The Protein Analysis Algorithm

The Zetasizer systems include a number of algorithms for the determination of size distribution. A new algorithm has been added for protein applications where we have some knowledge of the type of size distribution we expect

Introduction

The Zetasizer range of instruments measures the hydrodynamic size of molecules and particles by dynamic light scattering. The Zetasizer APS and μV are aimed primarily at life science applications. To improve functionality in these applications, a new analysis algorithm - Protein Analysis - has been introduced into the Zetasizer software.. This analysis method is suited to protein applications where samples typically consist of narrow peaks at small sizes often with aggregates. This technical note describes the protein analysis and how it differs from the general purpose and multiple narrow modes algorithms.

All the analyses actually perform two size calculations. In each case the cumulants calculation as described by ISO22412, for measuring the Z-average mean is performed and is the same in each analysis. The second, a distribution calculation, is then performed, which is the part that varies between analyses.

Distribution Analysis

The distribution analysis fits multiple exponential decay rates to the derived correlation function in order to assess the contribution of different size populations to the overall function. It is this calculation that is used to generate the Intensity Particle size distribution (PSD). This calculation is performed using a non-negative least squares analysis (NNLS) analysis.

Without prior knowledge of the components of a sample, the number of possible solutions to a NNLS analysis is infinite.

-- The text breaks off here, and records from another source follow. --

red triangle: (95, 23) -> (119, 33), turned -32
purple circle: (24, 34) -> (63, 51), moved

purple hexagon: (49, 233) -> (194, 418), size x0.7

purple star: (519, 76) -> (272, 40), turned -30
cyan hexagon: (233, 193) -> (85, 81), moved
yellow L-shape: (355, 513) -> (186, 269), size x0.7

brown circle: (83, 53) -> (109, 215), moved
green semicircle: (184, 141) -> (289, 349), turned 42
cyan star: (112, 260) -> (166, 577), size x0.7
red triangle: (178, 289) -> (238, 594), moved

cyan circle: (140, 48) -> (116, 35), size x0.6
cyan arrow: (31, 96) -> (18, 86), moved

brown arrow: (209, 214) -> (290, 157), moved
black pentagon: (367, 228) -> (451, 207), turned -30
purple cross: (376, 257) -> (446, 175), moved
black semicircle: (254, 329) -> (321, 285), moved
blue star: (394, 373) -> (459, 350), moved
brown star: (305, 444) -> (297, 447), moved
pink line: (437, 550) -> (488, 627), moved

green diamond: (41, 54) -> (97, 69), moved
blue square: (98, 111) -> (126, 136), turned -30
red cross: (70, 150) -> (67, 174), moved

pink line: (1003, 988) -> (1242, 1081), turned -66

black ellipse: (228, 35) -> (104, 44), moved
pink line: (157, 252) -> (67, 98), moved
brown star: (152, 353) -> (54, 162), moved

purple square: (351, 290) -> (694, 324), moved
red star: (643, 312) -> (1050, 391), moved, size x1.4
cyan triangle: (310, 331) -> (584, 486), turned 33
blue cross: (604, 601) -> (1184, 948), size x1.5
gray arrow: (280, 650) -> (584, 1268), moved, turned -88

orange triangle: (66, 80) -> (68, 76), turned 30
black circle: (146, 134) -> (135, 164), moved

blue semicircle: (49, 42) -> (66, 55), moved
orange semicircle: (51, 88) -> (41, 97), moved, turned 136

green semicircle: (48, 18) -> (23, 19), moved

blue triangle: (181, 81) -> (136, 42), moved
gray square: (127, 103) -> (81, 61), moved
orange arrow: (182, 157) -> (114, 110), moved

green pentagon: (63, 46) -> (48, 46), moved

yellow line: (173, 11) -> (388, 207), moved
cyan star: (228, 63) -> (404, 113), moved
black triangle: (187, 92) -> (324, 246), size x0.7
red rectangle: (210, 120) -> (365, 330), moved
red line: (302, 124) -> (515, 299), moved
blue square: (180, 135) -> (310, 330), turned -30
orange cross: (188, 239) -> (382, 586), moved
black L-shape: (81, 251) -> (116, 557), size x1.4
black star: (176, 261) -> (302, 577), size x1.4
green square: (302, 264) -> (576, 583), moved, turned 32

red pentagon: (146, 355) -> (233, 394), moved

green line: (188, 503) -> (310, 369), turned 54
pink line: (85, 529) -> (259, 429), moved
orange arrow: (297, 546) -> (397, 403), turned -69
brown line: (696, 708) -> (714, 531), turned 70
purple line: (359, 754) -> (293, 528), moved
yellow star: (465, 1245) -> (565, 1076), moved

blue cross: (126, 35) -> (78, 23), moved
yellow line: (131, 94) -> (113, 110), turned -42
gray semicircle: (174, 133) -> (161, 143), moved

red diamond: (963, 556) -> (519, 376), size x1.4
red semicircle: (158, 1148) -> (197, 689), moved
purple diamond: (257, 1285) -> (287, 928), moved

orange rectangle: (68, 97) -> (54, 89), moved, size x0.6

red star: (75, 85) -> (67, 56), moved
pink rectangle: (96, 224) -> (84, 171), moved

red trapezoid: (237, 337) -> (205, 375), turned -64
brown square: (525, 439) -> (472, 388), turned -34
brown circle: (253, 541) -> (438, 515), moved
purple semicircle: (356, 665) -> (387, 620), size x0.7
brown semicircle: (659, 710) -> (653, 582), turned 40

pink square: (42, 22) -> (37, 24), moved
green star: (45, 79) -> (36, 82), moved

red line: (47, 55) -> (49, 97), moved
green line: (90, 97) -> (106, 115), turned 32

An appropriate solution must be chosen. Any choice is a compromise between how closely the solution fits the measured data and how much smoothing it undergoes to give a reasonable answer. A close fit will provide greater resolution and provide more discrete peaks in the solution; however, there is a high likelihood that the solution will include noise from the measurement that will add false peaks to the Intensity PSD. On the other hand, a smooth fit will be less affected by noise but at the cost of resolution, producing broader more rounded peaks.

In the Zetasizer software, the general purpose and multiple narrow modes algorithms both choose a solution using fixed analysis settings. General purpose produces a smoother fit and is recommended for most unknown samples. Multiple narrow modes fits the data more closely to produce sharper, more resolved peaks and is recommended for samples that are known to contain multiple populations with low polydispersity.

The protein analysis does not have a fixed setting to apply to all data. It fits 20 different solutions to find the most appropriate for a given dataset. This fitting is related to the quality of the data so that good data will have a solution that fits more closely whereas poor data will have to undergo more smoothing. It increases smoothness at a cost of closeness of fit and vice versa. A plot of 'Smoothness' against 'Closeness of fit' is an exponential curve in the shape of an L, from which the analysis' original name, L-curve, is derived.

Of the 20 different solutions, the best compromise between these two parameters is the chosen result. This is selected by drawing tangents from the exponential trajectories at either end of the L-curve back to the axis. The solution that is closest to the intercept of these two tangents is chosen as the best solution (figure 1).

Figure 1: 20 solutions are compared for smoothness and closeness of fit and the solution closest to the intercept of the tangents is chosen.

Size Classes

The other significant difference between the protein analysis and the other distribution algorithms is the number of size classes contained within a result. The protein analysis includes 300 separate exponentials and size classes in its analysis whereas general purpose and multiple narrow modes use 70.

The main effect of this is that small numbers of molecules at the edges of peak do not serve to artificially broaden the peak by filling size classes that extend beyond the actual limits of the peak. For instance, a group of molecules that measure 14 nm in size may be included in a group that includes the size range 10-15 nm in the general purpose and multiple narrow modes analyses. This has the effect of making the peak edge appear to end at 10 nm leading to tailing. Since the protein analysis contains more size classes, the peak edge will be closer to the actual size limit of the particles within the population, for instance 14 nm in the above theoretical example (figure 2).

Figure 2: Using more size classes (blue) gives a more accurate representation of the edge of the peak. Using fewer size classes (red) can lead to added tailing at the edge of the peak.

Advantages

As every set of data is different, varying the analysis settings accordingly allows the calculation to, essentially, reward good data with narrower, more representative, peaks while at the same time, providing a smooth solution for lower quality data.

Since protein samples typically consist of small narrow peaks and separate populations of aggregates the narrow peaks derived by the protein analysis algorithm are, therefore, more appropriate for describing these samples.

Conclusion

The protein analysis has been added to the Zetasizer software. While the Z-average value remains the same, in line with ISO22412, the protein analysis algorithm has been added to the distribution analysis options to make it more appropriate for such samples. By considering multiple solutions, the algorithm can choose the most appropriate for a given dataset.